Start of Working data

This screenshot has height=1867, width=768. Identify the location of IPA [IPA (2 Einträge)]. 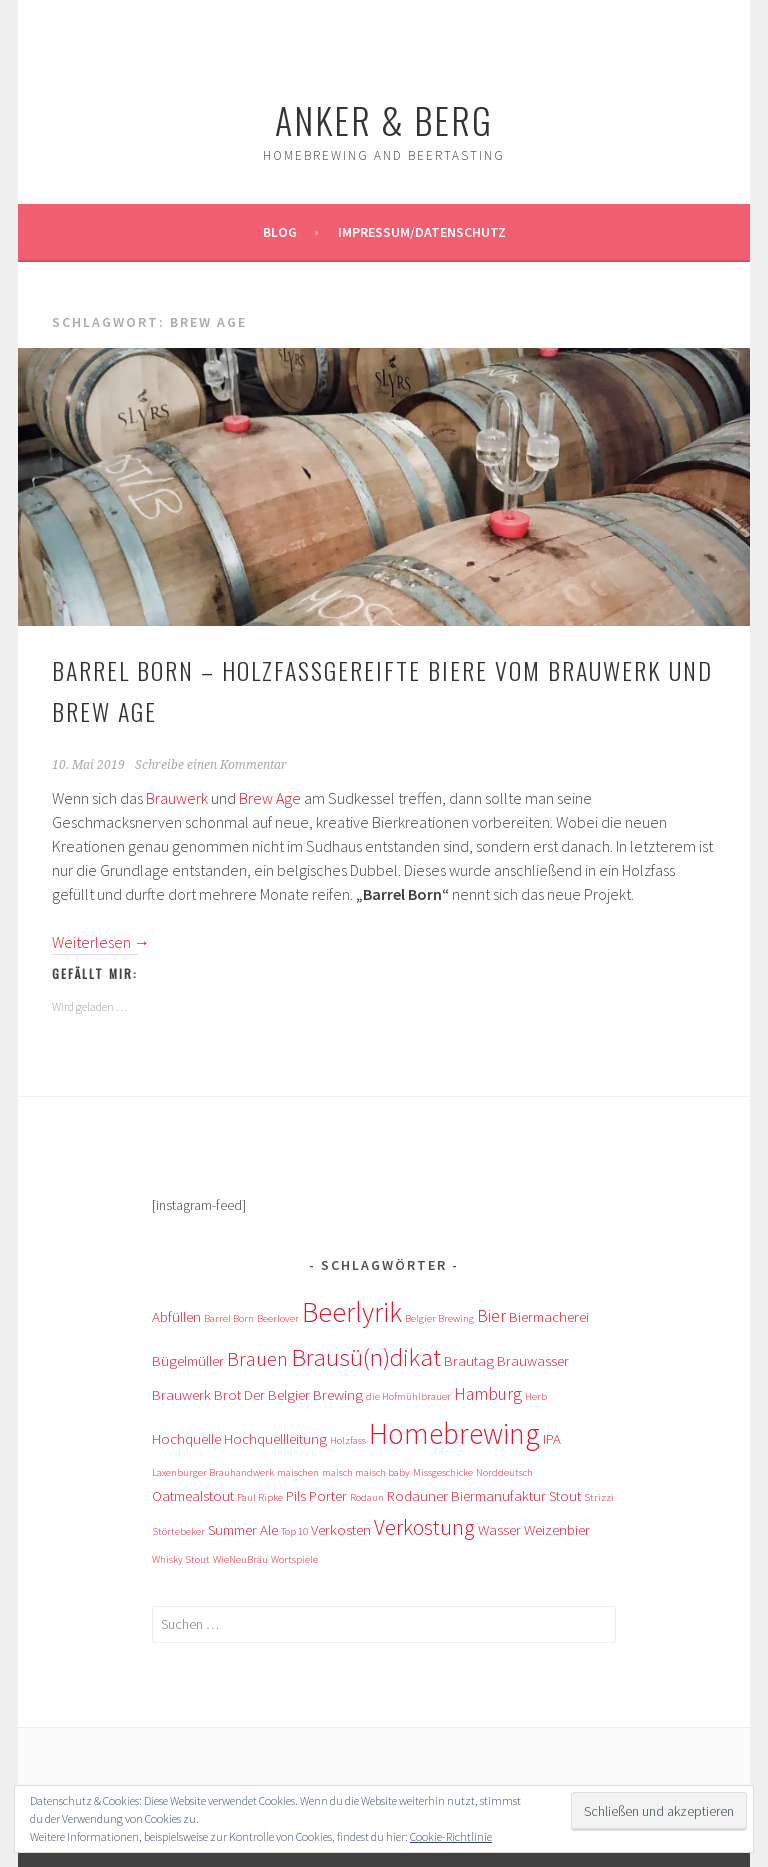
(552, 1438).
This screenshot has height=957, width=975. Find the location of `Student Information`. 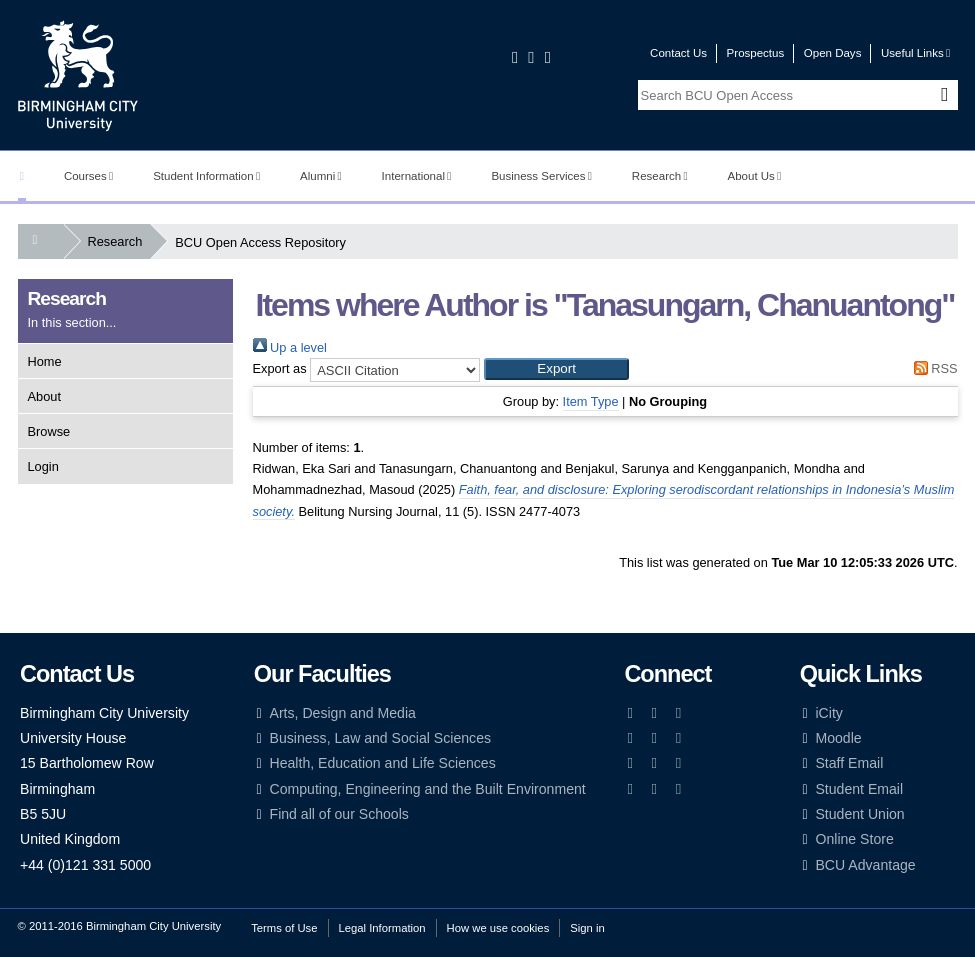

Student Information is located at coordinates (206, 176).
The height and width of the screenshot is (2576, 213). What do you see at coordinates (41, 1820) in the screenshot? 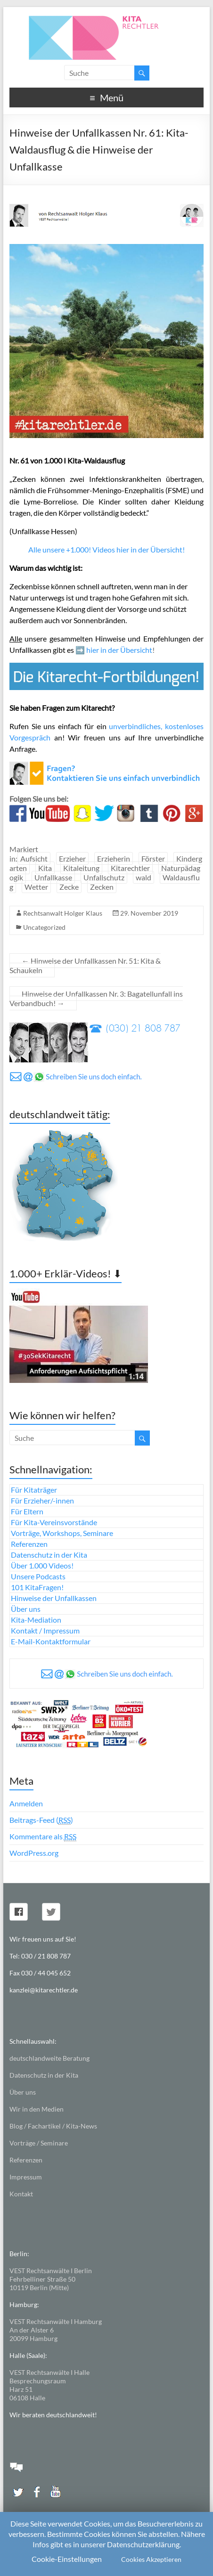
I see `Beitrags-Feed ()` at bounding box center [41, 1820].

End of Working data

Exercise goal: In the data, the line that contains "This screenshot has height=957, width=975." begins the part to write out; restate it and each line after it word for word through the end, with no pictures.

Answer:
This screenshot has height=957, width=975. Find the location of `Student Information`. 

Student Information is located at coordinates (206, 176).
The height and width of the screenshot is (2576, 213). What do you see at coordinates (41, 1820) in the screenshot? 
I see `Beitrags-Feed ()` at bounding box center [41, 1820].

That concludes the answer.